##### EXTRACTED DATA #####

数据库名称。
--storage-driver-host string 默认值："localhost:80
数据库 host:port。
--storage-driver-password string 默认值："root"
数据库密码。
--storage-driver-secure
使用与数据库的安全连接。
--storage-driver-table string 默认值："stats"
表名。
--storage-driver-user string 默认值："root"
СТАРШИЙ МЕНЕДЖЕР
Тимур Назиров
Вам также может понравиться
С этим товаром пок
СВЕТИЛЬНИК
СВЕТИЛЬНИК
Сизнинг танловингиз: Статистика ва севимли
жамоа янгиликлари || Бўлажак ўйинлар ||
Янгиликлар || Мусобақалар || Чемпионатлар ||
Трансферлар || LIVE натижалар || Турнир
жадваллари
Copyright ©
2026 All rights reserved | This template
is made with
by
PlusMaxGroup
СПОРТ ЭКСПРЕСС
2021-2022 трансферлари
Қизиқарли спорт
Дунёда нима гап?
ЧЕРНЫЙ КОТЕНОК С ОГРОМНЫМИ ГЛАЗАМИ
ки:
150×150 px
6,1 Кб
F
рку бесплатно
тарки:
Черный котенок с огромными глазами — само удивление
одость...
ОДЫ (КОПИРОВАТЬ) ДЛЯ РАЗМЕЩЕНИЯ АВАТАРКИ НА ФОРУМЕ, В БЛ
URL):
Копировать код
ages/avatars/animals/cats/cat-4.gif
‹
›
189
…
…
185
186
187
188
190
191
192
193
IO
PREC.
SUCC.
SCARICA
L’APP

#####
##### EXTRACTED DATA #####

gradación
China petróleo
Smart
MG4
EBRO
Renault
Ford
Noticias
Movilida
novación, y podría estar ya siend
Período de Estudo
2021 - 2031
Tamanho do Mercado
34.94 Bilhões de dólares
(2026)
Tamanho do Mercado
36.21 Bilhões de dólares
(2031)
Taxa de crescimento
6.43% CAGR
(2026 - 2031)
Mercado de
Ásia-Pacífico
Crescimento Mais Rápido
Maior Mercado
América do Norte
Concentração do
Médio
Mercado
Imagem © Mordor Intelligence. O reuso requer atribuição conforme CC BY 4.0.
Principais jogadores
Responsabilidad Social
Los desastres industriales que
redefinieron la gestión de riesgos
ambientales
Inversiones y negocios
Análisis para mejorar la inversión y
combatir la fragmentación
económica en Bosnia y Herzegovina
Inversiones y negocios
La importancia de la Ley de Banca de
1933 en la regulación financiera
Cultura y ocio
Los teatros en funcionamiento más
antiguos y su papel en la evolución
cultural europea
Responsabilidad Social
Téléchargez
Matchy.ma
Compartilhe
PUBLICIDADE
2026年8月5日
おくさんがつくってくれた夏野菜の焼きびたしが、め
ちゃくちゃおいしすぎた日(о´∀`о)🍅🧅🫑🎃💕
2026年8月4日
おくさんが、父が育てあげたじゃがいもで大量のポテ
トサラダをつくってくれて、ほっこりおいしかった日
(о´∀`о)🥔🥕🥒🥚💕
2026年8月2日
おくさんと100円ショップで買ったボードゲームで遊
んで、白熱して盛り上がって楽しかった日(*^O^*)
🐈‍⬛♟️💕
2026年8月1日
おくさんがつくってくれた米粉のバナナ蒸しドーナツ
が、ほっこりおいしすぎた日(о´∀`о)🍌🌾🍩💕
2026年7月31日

#####
##### EXTRACTED DATA #####

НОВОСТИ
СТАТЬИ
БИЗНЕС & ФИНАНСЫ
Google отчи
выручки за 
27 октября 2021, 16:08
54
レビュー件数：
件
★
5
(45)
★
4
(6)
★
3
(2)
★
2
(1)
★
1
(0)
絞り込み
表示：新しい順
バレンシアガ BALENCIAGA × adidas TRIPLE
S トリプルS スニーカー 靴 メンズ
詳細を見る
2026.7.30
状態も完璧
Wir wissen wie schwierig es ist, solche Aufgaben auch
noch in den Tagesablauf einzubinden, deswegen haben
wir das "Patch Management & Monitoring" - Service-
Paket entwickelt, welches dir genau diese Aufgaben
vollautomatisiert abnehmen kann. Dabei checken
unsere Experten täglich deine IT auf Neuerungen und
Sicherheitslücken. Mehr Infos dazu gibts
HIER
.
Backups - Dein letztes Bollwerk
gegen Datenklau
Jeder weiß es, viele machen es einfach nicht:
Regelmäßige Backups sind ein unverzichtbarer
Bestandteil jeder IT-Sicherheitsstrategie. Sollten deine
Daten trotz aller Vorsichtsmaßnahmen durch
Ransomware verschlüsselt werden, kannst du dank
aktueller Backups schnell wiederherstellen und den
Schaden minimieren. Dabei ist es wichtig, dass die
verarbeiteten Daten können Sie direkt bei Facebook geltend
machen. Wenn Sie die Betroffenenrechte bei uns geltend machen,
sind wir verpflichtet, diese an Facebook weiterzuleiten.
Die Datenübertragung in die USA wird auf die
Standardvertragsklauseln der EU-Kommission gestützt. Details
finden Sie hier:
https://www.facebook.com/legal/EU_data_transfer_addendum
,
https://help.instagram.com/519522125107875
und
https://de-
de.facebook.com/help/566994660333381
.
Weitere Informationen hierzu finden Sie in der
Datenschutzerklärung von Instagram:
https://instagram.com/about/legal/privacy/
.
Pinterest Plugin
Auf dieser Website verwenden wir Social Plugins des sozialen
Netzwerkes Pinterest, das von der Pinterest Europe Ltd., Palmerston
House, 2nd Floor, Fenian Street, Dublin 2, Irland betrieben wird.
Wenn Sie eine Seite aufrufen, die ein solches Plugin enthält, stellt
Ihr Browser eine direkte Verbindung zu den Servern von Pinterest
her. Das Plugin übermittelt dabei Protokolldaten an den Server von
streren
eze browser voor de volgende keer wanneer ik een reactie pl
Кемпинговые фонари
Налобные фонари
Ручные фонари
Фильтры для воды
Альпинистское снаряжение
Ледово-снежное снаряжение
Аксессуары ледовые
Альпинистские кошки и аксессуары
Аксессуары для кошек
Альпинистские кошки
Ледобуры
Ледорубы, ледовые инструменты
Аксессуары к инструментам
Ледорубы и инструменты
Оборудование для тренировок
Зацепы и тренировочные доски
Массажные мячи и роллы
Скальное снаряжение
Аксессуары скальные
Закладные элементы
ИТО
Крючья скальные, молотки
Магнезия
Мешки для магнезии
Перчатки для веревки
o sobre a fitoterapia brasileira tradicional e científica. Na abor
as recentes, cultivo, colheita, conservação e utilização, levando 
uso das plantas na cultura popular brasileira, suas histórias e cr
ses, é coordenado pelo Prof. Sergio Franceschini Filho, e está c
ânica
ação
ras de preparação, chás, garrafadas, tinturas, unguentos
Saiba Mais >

#####

**ABOUT THIS TASK**
Starting with the line with "27 октября 2021, 16:08" above and going on through the line with "Pinterest Plugin", transcribe every line exactly, both ends included, and add nothing.

**EXERCISE ANSWER**
27 октября 2021, 16:08
54
レビュー件数：
件
★
5
(45)
★
4
(6)
★
3
(2)
★
2
(1)
★
1
(0)
絞り込み
表示：新しい順
バレンシアガ BALENCIAGA × adidas TRIPLE
S トリプルS スニーカー 靴 メンズ
詳細を見る
2026.7.30
状態も完璧
Wir wissen wie schwierig es ist, solche Aufgaben auch
noch in den Tagesablauf einzubinden, deswegen haben
wir das "Patch Management & Monitoring" - Service-
Paket entwickelt, welches dir genau diese Aufgaben
vollautomatisiert abnehmen kann. Dabei checken
unsere Experten täglich deine IT auf Neuerungen und
Sicherheitslücken. Mehr Infos dazu gibts
HIER
.
Backups - Dein letztes Bollwerk
gegen Datenklau
Jeder weiß es, viele machen es einfach nicht:
Regelmäßige Backups sind ein unverzichtbarer
Bestandteil jeder IT-Sicherheitsstrategie. Sollten deine
Daten trotz aller Vorsichtsmaßnahmen durch
Ransomware verschlüsselt werden, kannst du dank
aktueller Backups schnell wiederherstellen und den
Schaden minimieren. Dabei ist es wichtig, dass die
verarbeiteten Daten können Sie direkt bei Facebook geltend
machen. Wenn Sie die Betroffenenrechte bei uns geltend machen,
sind wir verpflichtet, diese an Facebook weiterzuleiten.
Die Datenübertragung in die USA wird auf die
Standardvertragsklauseln der EU-Kommission gestützt. Details
finden Sie hier:
https://www.facebook.com/legal/EU_data_transfer_addendum
,
https://help.instagram.com/519522125107875
und
https://de-
de.facebook.com/help/566994660333381
.
Weitere Informationen hierzu finden Sie in der
Datenschutzerklärung von Instagram:
https://instagram.com/about/legal/privacy/
.
Pinterest Plugin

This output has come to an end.